The report says that’s mainly because utilities had already achieved the state’s 2020 renewables targets years early—indeed, they’re way ahead.
But energy observers stress that deeper, systemic problems are building: the state’s utilities are losing loads of customers to community choice aggregators. These programs allow local communities, like Marin and Berkeley, to buy electricity from in-state or out-of-state sources on behalf of their residents and businesses, but still lean on the utility’s transmission and distribution infrastructure.
That’s left utilities with more power plants than they need, and thus no reason to enter into additional deals with developers to build renewables facilities. In fact, they could go deep into the next decade without adding contracts for new solar or wind farms and remain in compliance with the state’s tightening renewables standards, says Matthew Freedman, staff attorney with the Utility Reform Network, a consumer advocacy group, and a lecturer at the UC Berkeley School of Law.
Bottom line: It could take years before the state starts to see a real uptick in new renewables projects again.
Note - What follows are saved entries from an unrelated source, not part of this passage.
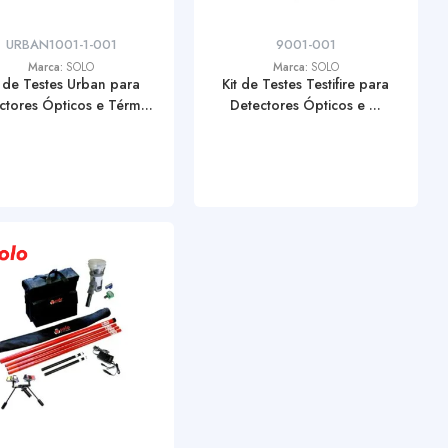
URBAN1001-1-001
9001-001
Marca:
SOLO
Marca:
SOLO
t de Testes Urban para
Kit de Testes Testifire para
ctores Ópticos e Térm...
Detectores Ópticos e ...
Recognizing the growing challenges presented by this fragmentation of the state’s energy system, some California legislators have proposed tasking a state agency with ensuring the necessary levels of clean electricity development.
Achieving deeper cuts in other areas is even harder.
The glimmer of good news for transportation is that electric vehicles do represent a growing share of new vehicle sales, at just under 8% in the state last year. But they still make up only 1.5% of registered vehicles in the state, with hybrids accounting for 3.4%, the report notes.
At the same time, overall car ownership rates are rising, public-transit use is falling, and consumers are still shifting toward gas-guzzling trucks and SUVs. And the 92% of vehicles sold last year that weren’t EVs will, on average, still be on the roads more than a decade from now.
Accelerating the shift to cleaner vehicles is likely to require far stricter policies, far more generous subsidies, cheaper EVs, and a massive build-out of charging infrastructure. And even California’s efforts to boost the average fuel efficiency of cars sold in the state have been complicated by the Trump administration’s legal challenges.
California has created some novel programs to help cut emissions in other areas, including agriculture. But there simply aren’t available technologies yet to fully decarbonize some of the state’s emission sources, including aviation.
Finally, California’s worsening wildfires are also complicating its efforts to cut emissions. Burning forests pump out massive amounts of greenhouse gases stored in plants and trees.
The raging wildfires in 2018 produced about 45 million metric tons of carbon dioxide. That’s nine times more than the amount by which the state cut emissions the previous year.
Meanwhile, the spiraling liabilities from fires last year also pushed the state’s largest utility, PG&E, into bankruptcy. For the foreseeable future, the company’s focus will be on returning to solvency and preventing its aging lines from sparking still more fires. That’s almost certain to push up system costs, and further divert attention and resources from the task of cleaning up the grid.
The area of the state subject to burning could increase nearly 80% by the end of the century, driving up emissions and fire risks still more, in an ever more dangerous feedback loop. So California is likely to see 2018-style scenarios play out again and again in the years ahead, obliterating hard-won climate gains in a few fiery months.